Effect of the Combination Therapy of Liraglutide, a GLP-1 Receptor Analog, and IDegAsp in Patients with Type 2 Diabetes

Background: Diabetes care management aims to not only achieve good glycemic control but also maintain the quality of life (QoL). Basal insulin-treated patients frequently receive bolus insulin as a strengthening therapy; however, concerns exist about QoL due to the increasing number of injections. We examined the glycemic effect and QoL in patients treated with liraglutide (Lira) and insulin degludec/insulin aspart (IDegAsp). Methods: Patients with type 2 diabetes treated with basal-supported oral therapy (BOT) and DPP-4 inhibitor were enrolled in this observational study. Basal insulin was switched to IDegAsp at the same dose and DPP-4 inhibitor to Lira simultaneously; no titration protocol was used. We estimated the clinical and laboratory parameters and assessed the change in QoL within 12 weeks using the diabetes therapy-related QoL (DTR-QoL) questionnaire. The timing of dose up in regard to IDegAsp and Lira was also determined.
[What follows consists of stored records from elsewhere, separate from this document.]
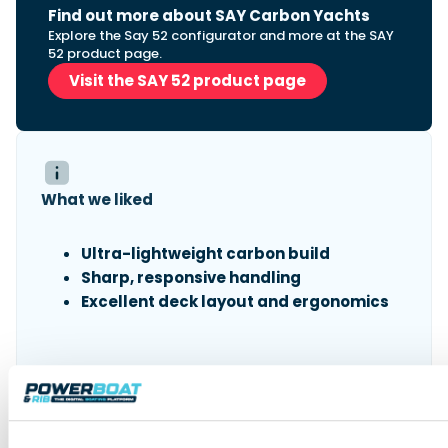
Find out more about SAY Carbon Yachts
Explore the Say 52 configurator and more at the SAY
52 product page.
Visit the SAY 52 product page
What we liked
Ultra-lightweight carbon build
Sharp, responsive handling
Excellent deck layout and ergonomics
What we didn’t like
Exposed foredeck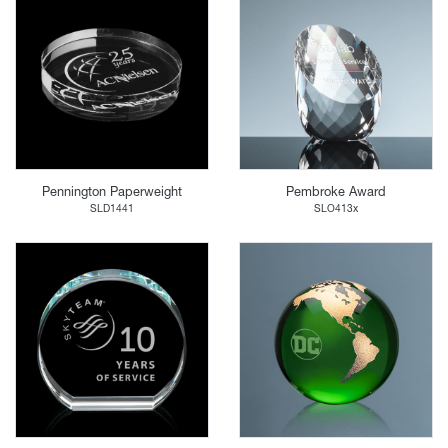
Pennington Paperweight
Pembroke Award
SLD1441
SLO413x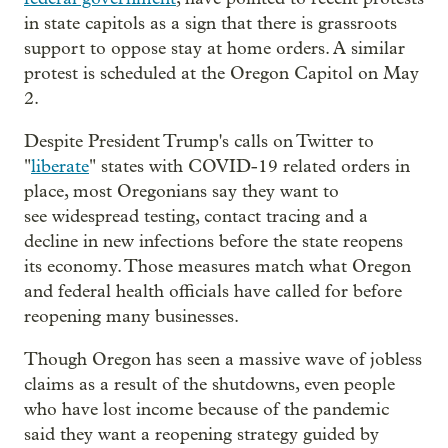
in state capitols as a sign that there is grassroots
support to oppose stay at home orders. A similar
protest is scheduled at the Oregon Capitol on May
2.
Despite President Trump's calls on Twitter to
"
liberate
" states with COVID-19 related orders in
place, most Oregonians say they want to
see widespread testing, contact tracing and a
decline in new infections before the state reopens
its economy. Those measures match what Oregon
and federal health officials have called for before
reopening many businesses.
Though Oregon has seen a massive wave of jobless
claims as a result of the shutdowns, even people
who have lost income because of the pandemic
said they want a reopening strategy guided by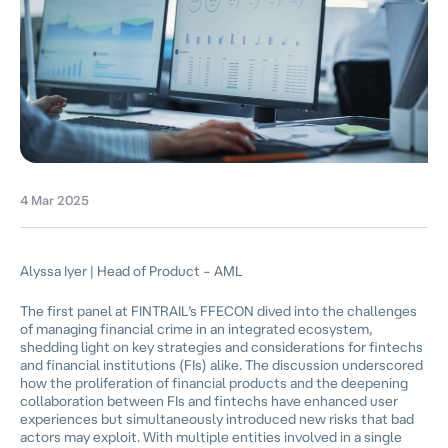
4 Mar 2025
Alyssa Iyer | Head of Product – AML
The first panel at FINTRAIL’s FFECON dived into the challenges
of managing financial crime in an integrated ecosystem,
shedding light on key strategies and considerations for fintechs
and financial institutions (FIs) alike. The discussion underscored
how the proliferation of financial products and the deepening
collaboration between FIs and fintechs have enhanced user
experiences but simultaneously introduced new risks that bad
actors may exploit. With multiple entities involved in a single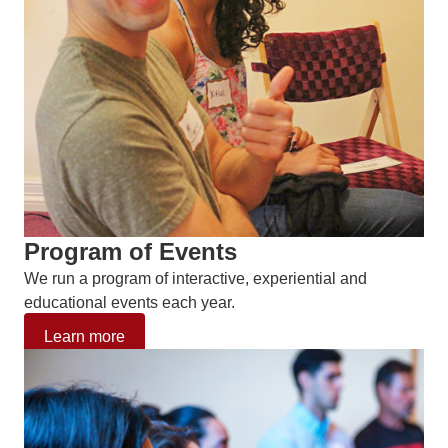
Program of Events
We run a program of interactive, experiential and
educational events each year.
Learn more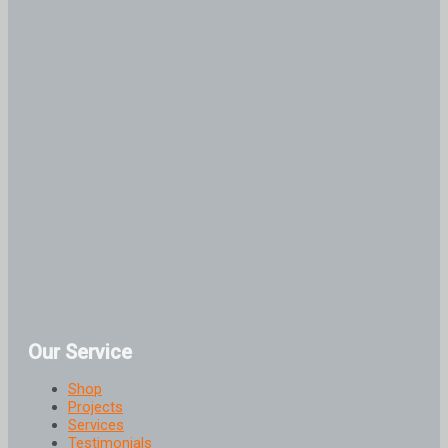
Our Service
Shop
Projects
Services
Testimonials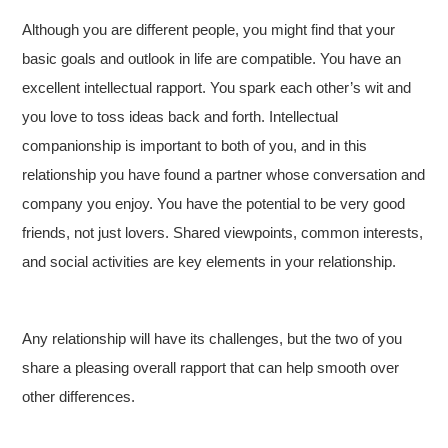
Although you are different people, you might find that your
basic goals and outlook in life are compatible. You have an
excellent intellectual rapport. You spark each other’s wit and
you love to toss ideas back and forth. Intellectual
companionship is important to both of you, and in this
relationship you have found a partner whose conversation and
company you enjoy. You have the potential to be very good
friends, not just lovers. Shared viewpoints, common interests,
and social activities are key elements in your relationship.
Any relationship will have its challenges, but the two of you
share a pleasing overall rapport that can help smooth over
other differences.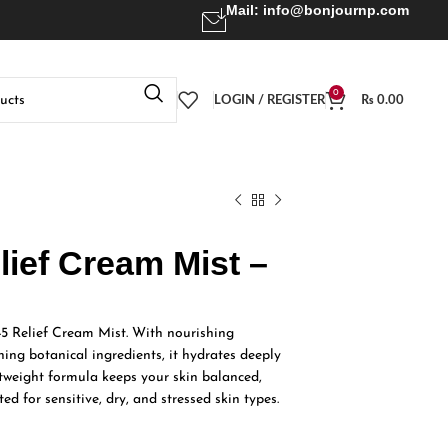
Mail:
info@bonjournp.com
0
LOGIN / REGISTER
₨
0.00
lief Cream Mist –
345 Relief Cream Mist. With nourishing
ing botanical ingredients, it hydrates deeply
tweight formula keeps your skin balanced,
ed for sensitive, dry, and stressed skin types.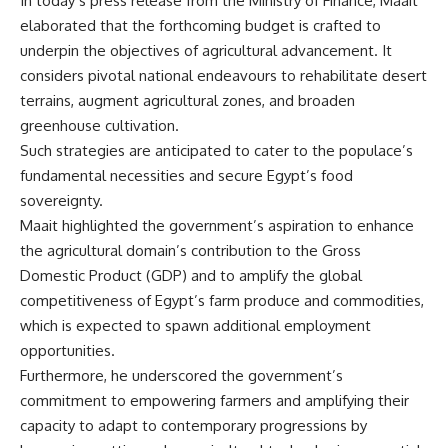
In today’s press release from the Ministry of Finance, Maait
elaborated that the forthcoming budget is crafted to
underpin the objectives of agricultural advancement. It
considers pivotal national endeavours to rehabilitate desert
terrains, augment agricultural zones, and broaden
greenhouse cultivation.
Such strategies are anticipated to cater to the populace’s
fundamental necessities and secure Egypt’s food
sovereignty.
Maait highlighted the government’s aspiration to enhance
the agricultural domain’s contribution to the Gross
Domestic Product (GDP) and to amplify the global
competitiveness of Egypt’s farm produce and commodities,
which is expected to spawn additional employment
opportunities.
Furthermore, he underscored the government’s
commitment to empowering farmers and amplifying their
capacity to adapt to contemporary progressions by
Results: Fourteen patients were enrolled (male/female: 9/5, age (years): 63.6). The IDegAsp dose ranged from 9.1 to 13.7 U; all patients received 0.9 mg/day of Lira. The combination therapy significantly decreased HbA1c levels (8.7% vs. 7.1%, P=0.02), pre-breakfast glucose level (138.2 mg/dL vs. 108.9 mg/dL, P=0.044), bodyweight (62.9 kg vs. 60.3 kg, P=0.003), and BMI (24.6 vs. 23.5, P=0.004). The total DTR-QoL score at baseline was 61.6 and significantly improved to 73.2 (P=0.004). Significant improvement was also seen in D3 score (hypoglycemia; 63.6 vs. 81.4, P=0.036). D4 score (satisfaction with treatment) showed an increasing trend (59.0 vs. 78.2) and was negatively correlated with HbA1c levels (P=0.049). Conclusion: The change from BOT to the combination therapy of Lira and IDegAsp significantly improved glycemic control and reduced the bodyweight without deteriorating QoL in type 2 diabetes, although the treatment modality changed from one-injection to two-injection therapy. Disclosure M. Harada: None. M. Shinoda: None. R. Sakamoto: None. J. Suzuki: None. K. Takahashi: None. T. Yamakawa: None.